● What is being asked:
Could you reproduce the material below exactly, from the line containing "Subscribe to our" through its last line, and leave out everything else?

● Data for this exercise:

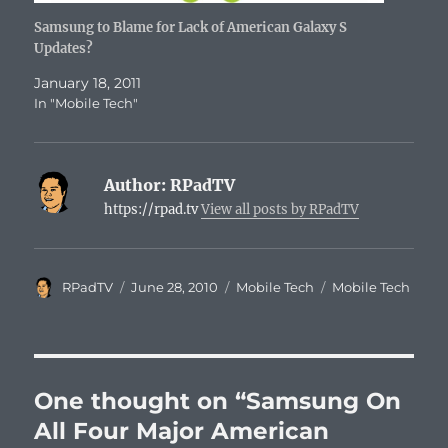
Samsung to Blame for Lack of American Galaxy S
Updates?
January 18, 2011
In "Mobile Tech"
Author:
RPadTV
https://rpad.tv
View all posts by RPadTV
Author
Posted
Categories
Tags
RPadTV
June 28, 2010
Mobile Tech
Mobile Tech
on
One thought on “Samsung On
All Four Major American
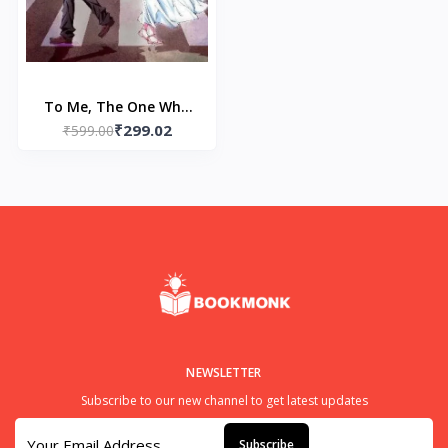
To Me, The One Who
₹299.02
Loved You (Light Novel)
₹599.00
(Paperback) by Yomoji
Otono
NEWSLETTER
Subscribe to our new channel to get latest updates
Subscribe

● Response area:
Subscribe to our new channel to get latest updates
Subscribe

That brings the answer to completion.